I'm not sure on the size of your set up but one of my buddies had three of these guys in with a redtail cat. Redtails grow VERY quick, so they made out to be decent tank mates. I wouldnt keep the fish you named off with the peacocks.


----------



## andymellon4 (Mar 17, 2009)

yeah thats kinda what i though but i was hoping i was wrong......any other cool suggestions?

I heard wolf fish are cool but i honestly know little about them


----------



## roccov12345 (Sep 26, 2008)

andymellon4 said:


> yeah thats kinda what i though but i was hoping i was wrong......any other cool suggestions?
> 
> I heard wolf fish are cool but i honestly know little about them


I posted a neat predatory video of peacock bass a while ago.
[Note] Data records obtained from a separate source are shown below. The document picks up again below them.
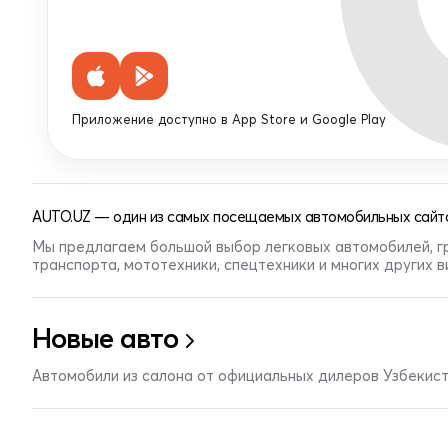
Приложение доступно в App Store и Google Play
AUTO.UZ — один из самых посещаемых автомобильных сайто
Мы предлагаем большой выбор легковых автомобилей, г
транспорта, мототехники, спецтехники и многих других 
Новые авто
Автомобили из салона от официальных дилеров Узбекис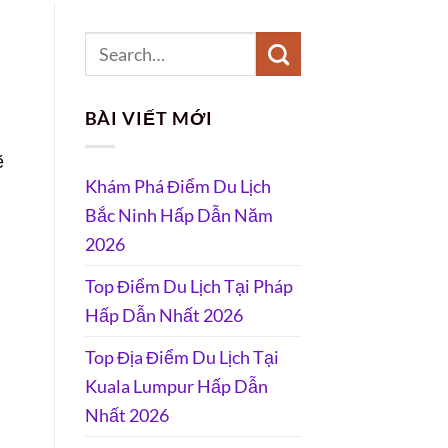
BÀI VIẾT MỚI
ẽ
Khám Phá Điểm Du Lịch
Bắc Ninh Hấp Dẫn Năm
2026
Top Điểm Du Lịch Tại Pháp
Hấp Dẫn Nhất 2026
Top Địa Điểm Du Lịch Tại
Kuala Lumpur Hấp Dẫn
Nhất 2026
Let me see if I can dig it up....


----------



## Avatar~God (Oct 21, 2004)

andymellon4 said:


> yeah thats kinda what i though but i was hoping i was wrong......any other cool suggestions?
> 
> I heard wolf fish are cool but i honestly know little about them


Are you trying to find fish to put in with the ones you named above? Wolf fish cant be put with these guys either, wolf fish will most likely eat them within time, but I have seen it done before in a large tank. What size tank do you have?


----------



## wrenchaholic (Jul 14, 2013)

I have a 14 inch butterfly peacock i caught when it was small at a local lake. over the 4 years ive had it, not any store bought fish survive without being eaten or stressed to death by the peacock. a few large bottom fish made it and a few larger cichlids like oscars and jags and devils.


----------



## scent troll (Apr 4, 2005)

^ thats awesome
peacocks are really amazing cichlids. pretty much any bass holds true to this rule of thumb. "if it fits in my mouth, its dinner"

and as stated above the peacocks really grow fast. so even if purchased at a similar size as other fish it can and will outgrow them and over take the tank. but for those of us who manage to keep one...what a great predator to own. truly a perfect fish in my opinion.


----------